* [Work to complete]
Leave out the pictures and copy the remaining records exactly.

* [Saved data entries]

==*==

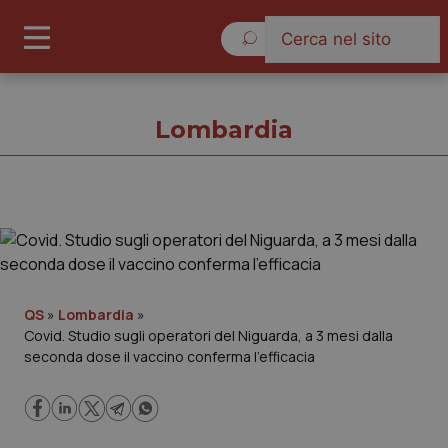
Giovedì 6 Agosto 2026
Lombardia
Lombardia
Cronache
QS
»
Lombardia
»
Covid. Studio sugli operatori del Niguarda, a 3 mesi dalla
Governo e Parlamento
seconda dose il vaccino conferma l’efficacia
Regioni e Asl
Lavoro e Professioni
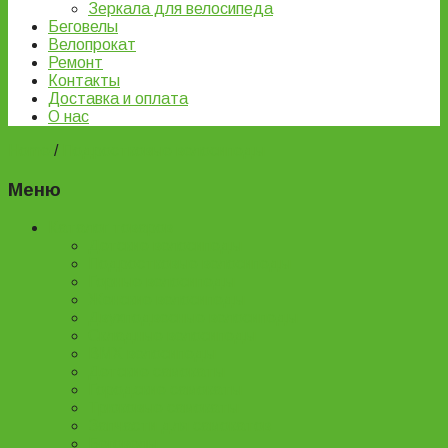
Зеркала для велосипеда
Беговелы
Велопрокат
Ремонт
Контакты
Доставка и оплата
О нас
Home
/
Подростковые велосипеды
Меню
Каталог товаров
Детские велосипеды
Подростковые велосипеды
Горные велосипеды
Женские велосипеды
Двухподвесные велосипеды
Складные велосипеды
BMX велосипеды
Детские самокаты
Городские самокаты
Трюковые самокаты
Запчасти для самокатов
Беговелы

==*==

* [Written response]
Giovedì 6 Agosto 2026
Lombardia
Lombardia
Cronache
QS
»
Lombardia
»
Covid. Studio sugli operatori del Niguarda, a 3 mesi dalla
Governo e Parlamento
seconda dose il vaccino conferma l’efficacia
Regioni e Asl
Lavoro e Professioni
Зеркала для велосипеда
Беговелы
Велопрокат
Ремонт
Контакты
Доставка и оплата
О нас
Home
/
Подростковые велосипеды
Меню
Каталог товаров
Детские велосипеды
Подростковые велосипеды
Горные велосипеды
Женские велосипеды
Двухподвесные велосипеды
Складные велосипеды
BMX велосипеды
Детские самокаты
Городские самокаты
Трюковые самокаты
Запчасти для самокатов
Беговелы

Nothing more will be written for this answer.